Название: The Hunters
Автор: Kat Gordon
Издательство: HarperCollins
Жанр: Историческая литература
isbn: 9780008253080
isbn:
‘When I’m older and I have my own house,’ I said, ‘you can live with me and we’ll get a dog.’
‘Are you going to move out soon?’
‘Why? Do you want me to go?’
‘No. I hated it when you went to school. But I do want a dog.’
I tried to hide my grin.
‘Anyway,’ she said, leaning her head on my shoulder. ‘I won’t be able to live with you because you’ll have a wife and a family.’
‘I’ll never love another girl as much as I love you.’
She sighed. ‘Liar.’
Just before dawn the next day the train stopped for the passengers to stretch their legs. The light was silvery, just clear enough to see by, and jugs of hot water were produced for the men to shave. The grass by the side of the tracks was still wet with dew, the air so cold it burned my throat. We huddled together, scarves wrapped around our faces so that only our eyes were showing.
‘Only six more hours,’ my father told us. ‘You know, if we stayed on all the way to Lake Victoria we’d have travelled more than five hundred and eighty miles. How about that for engineering? We built this line through swamps, forests, mountains, plains, deserts, you name it. They didn’t think we could do it, but we did. And before the bloody Germans, too.’
Sometimes I wondered why my father disliked the Germans so much. Maybe, I thought, it was in solidarity with my mother, whose only brother had been killed by them in the War, whereas my father had stayed at home with flat feet. My mother never talked about her brother. I couldn’t remember him, but I’d seen a photograph of him in her locket. I thought he looked like her, and like me.

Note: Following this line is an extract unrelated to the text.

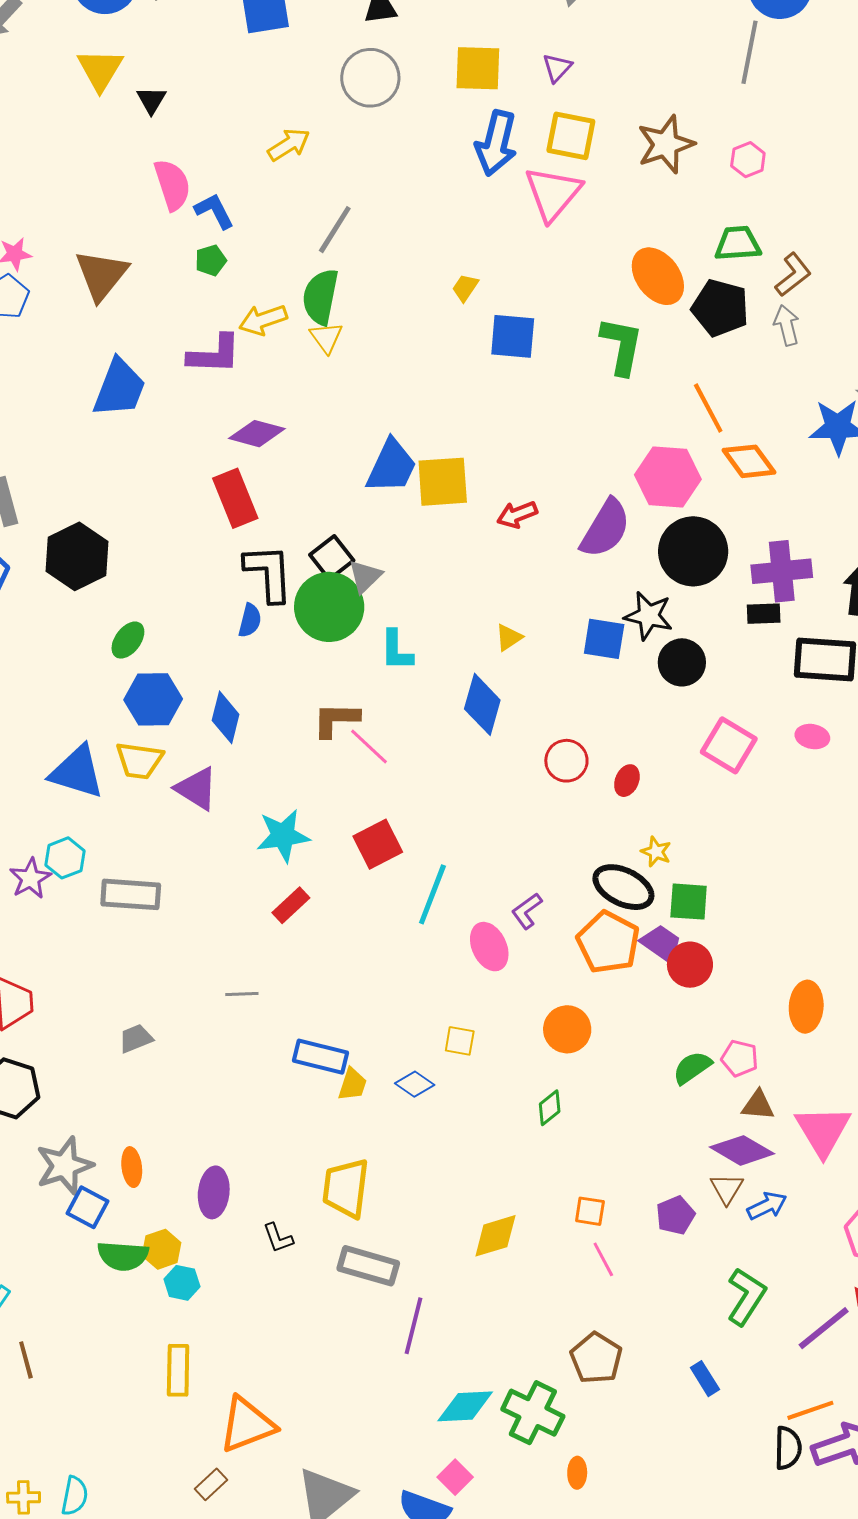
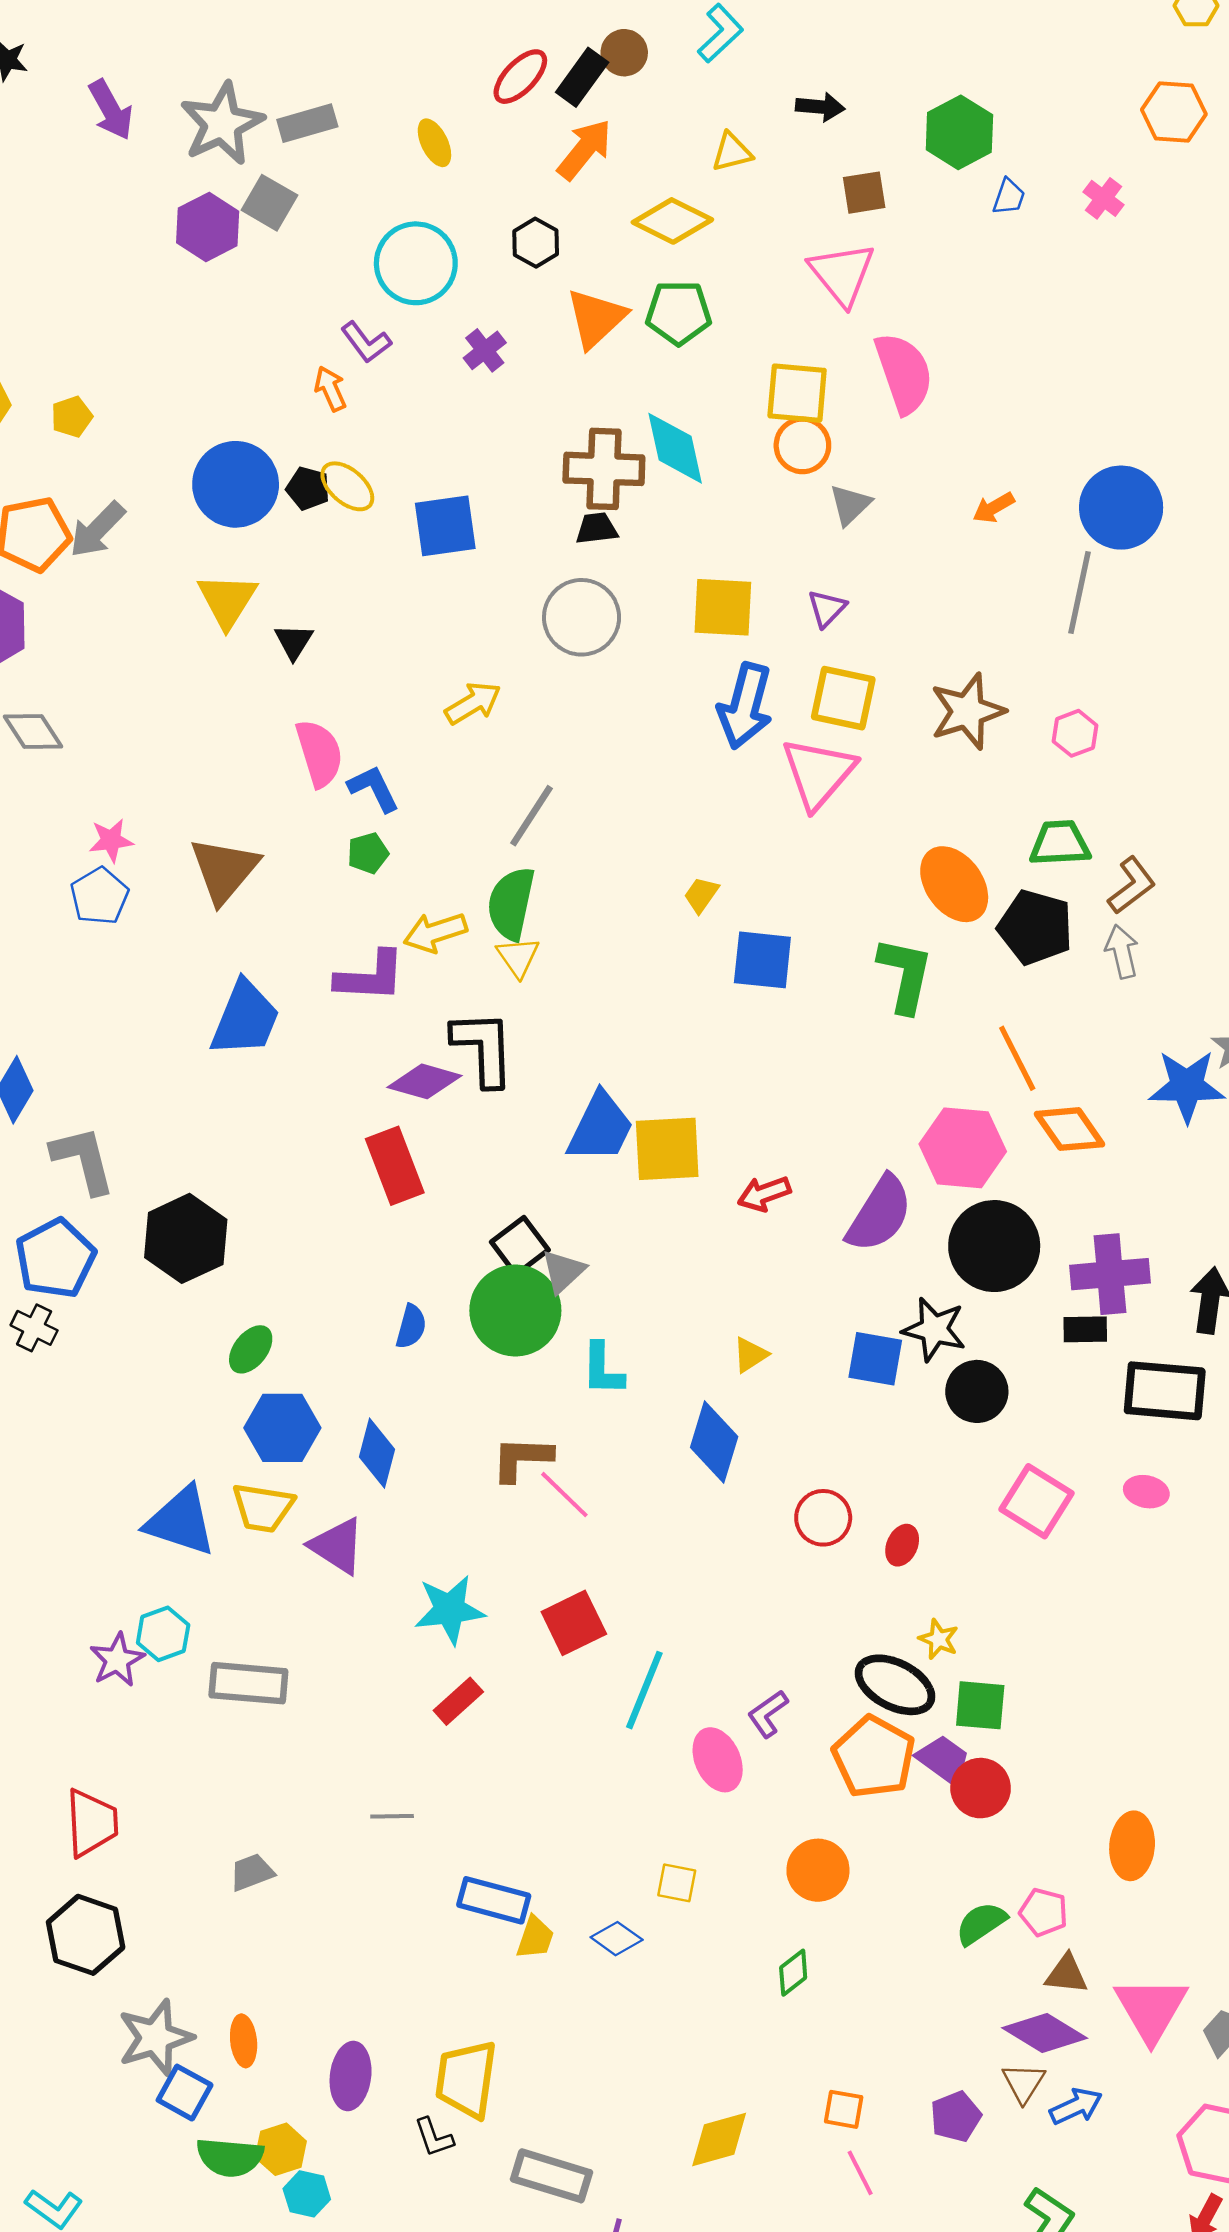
black L-shape: (269, 573) -> (483, 1048), moved
yellow trapezoid: (346, 1188) -> (466, 2079), moved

We climbed back aboard and as the train wound its way along the track the sun came out and coloured the landscape outside our window in blushing oranges and coppers and scarlets. Now that we could see better, we realised we were covered in dust from where the desert had blown through the mosquito screen. My mother took out a handkerchief and rubbed at her face, but said nothing, and the window stayed open.
A few hours after sunrise, the air was already shimmering with heat. Maud and I sat with our faces turned towards the view and I felt my stomach knotting with relief and excitement. Overnight, the scenery had turned dramatic – plains stretching endlessly away from us, matched by a colossal, empty sky. Looking upwards I saw it carried on blankly forever, miles and miles of bright blue and nothing else.
The plains, on the other hand, were warm with life. Giraffes clustered around trees, nibbling at the upper branches, and swooping long necks down to nuzzle at their babies, already taller than my father. Fifty or more zebra marched in a long snaking line towards a nearby pond, where a herd of wildebeest were bathing, the mud darkening their spindly legs. One of them raised his head and stared at the train. He had the gentle eyes of a cow, but a horse’s long face.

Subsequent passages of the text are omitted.